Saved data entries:
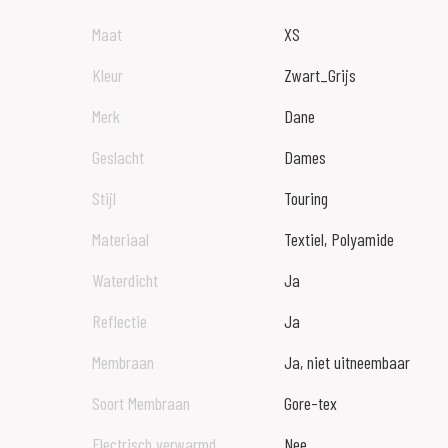
Maat
XS
Kleur
Zwart_Grijs
Merk
Dane
Geslacht
Dames
Stijl
Touring
Materiaal
Textiel, Polyamide
Waterdicht
Ja
Reflectie
Ja
Membraan
Ja, niet uitneembaar
Soort Membraan
Gore-tex
Electrisch verwarmd
Nee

* **Task objective**: Set down each of the records precisely, leaving any pictures behind.

* **Finished task**:
Maat
XS
Kleur
Zwart_Grijs
Merk
Dane
Geslacht
Dames
Stijl
Touring
Materiaal
Textiel, Polyamide
Waterdicht
Ja
Reflectie
Ja
Membraan
Ja, niet uitneembaar
Soort Membraan
Gore-tex
Electrisch verwarmd
Nee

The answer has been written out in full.